Girls Walker shows that young women are ready and willing to buy via keitai.

by Gail Nakada

JAPANESE ARE OPTING IN to small-screen mobile "mailmags" on their keitai, and Tokyo-based Xavel is scrolling up the profits. The company's Girls Walker mobile Web site (http://gw.st/pc) currently lists around 75,000 titles and 9.4 million subscribers, which converts to around 2 million users. Each mini-magazine links back to the mobile homepage, and users are encouraged not only to subscribe but also to publish their own writing via a simple mobile format. Ads on every issue promote mobile shopping through Xavel's partners and the Girls Walker full-color shopping sites. Helped along by sharp, clear images from the current generation of mobile phones, the company moves around JPY 100-150 million worth of high-quality, brand-name clothing, perfume and accessories every month exclusively through the small screen.

"Two years ago, everybody laughed at us when we went looking for partners for Girls Walker," says the company's 30-something CEO and president, Fumitaro Ohama. "They said there was no way consumers would buy goods over the keitai." Retailers aren't laughing now. Xavel's return shopping rate is an enviable 45 percent, and sales from the 2002 Christmas campaign were expected to net around JPY 500 million this year -- nearly a fourfold increase from 2001. Girls Walker is the No. 1 Japanese mobile portal site, and they've done it all by word of mouth.

Ohama, who attended USC and originally thought about a career in filmmaking, says his concept for the company was to combine the business models of Yahoo, Amazon and Japanese PC mail magazine distributor MagMag into one handy portable package. His target market: young women in their 20s. Despite the economy's lingering malaise, this is an exuberant group of brand-loving big spenders eager to share new finds with friends. "These women generally don't have PCs at home because they'd rather spend the money on a designer bag," says Tatsuya Kodera, Xavel's business manager. "Their social network and link to the Internet center on the keitai."

Fun and frivolous
Japanese mailmags -- free opt-in newsletters -- started out on the PC but transferred easily onto mobile's smaller screen. Xavel began with in-house mail magazines covering fun and frivolous topics like fortune telling and melody downloads. As they began to create a community of readers and writers, topics expanded to include personal diaries, news about TV and movie stars, commentary and everything in between. All have a casual, friendly tone.

Grassroots publishing
About as visually exciting as Soviet-era public housing, the "publications" are generally a black and white scroll of text several screens in length highlighted by ads set off in lines of asterisks or blocks. What matters to users is not how they look but the opportunity for expression they represent. Neeraj Jhanji, founder and CEO of ImaHima (www.imahima.co.jp), a location-integrated mobile group messaging service in Japan and Europe, points out the positive benefit of this grassroots mobile publishing boom: "Many of these mobile publishers are young people. At that stage in life they are looking for self-expression, to gain more confidence while trying to understand the world around them. For them, communication becomes central. Mobile mail magazines, becoming a writer yourself, establishing independence -- 'I am an individual and these are my thoughts' -- it's a healthy outlet for their emotions and intellect."

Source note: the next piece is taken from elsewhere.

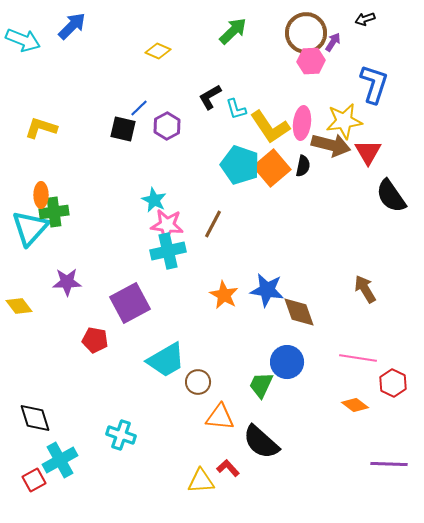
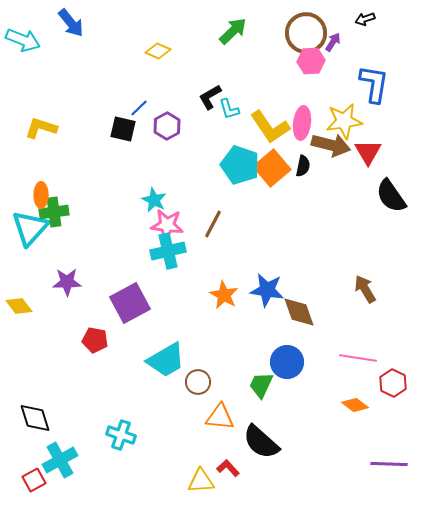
blue arrow at (72, 26): moved 1 px left, 3 px up; rotated 96 degrees clockwise
blue L-shape at (374, 84): rotated 9 degrees counterclockwise
cyan L-shape at (236, 109): moved 7 px left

Xavel succeeded in part because its mailmags opened a dialogue with readers, even if much of that dialogue centered on beauty, fashion and fun. M-commerce sites have been further divided into Perfume Walker, Fashion Walker and even Men's Walker. Demo-graphics for both mail magazine writers and m-shoppers have expanded beyond women in their 20s to include men and women from their teens to their 40s.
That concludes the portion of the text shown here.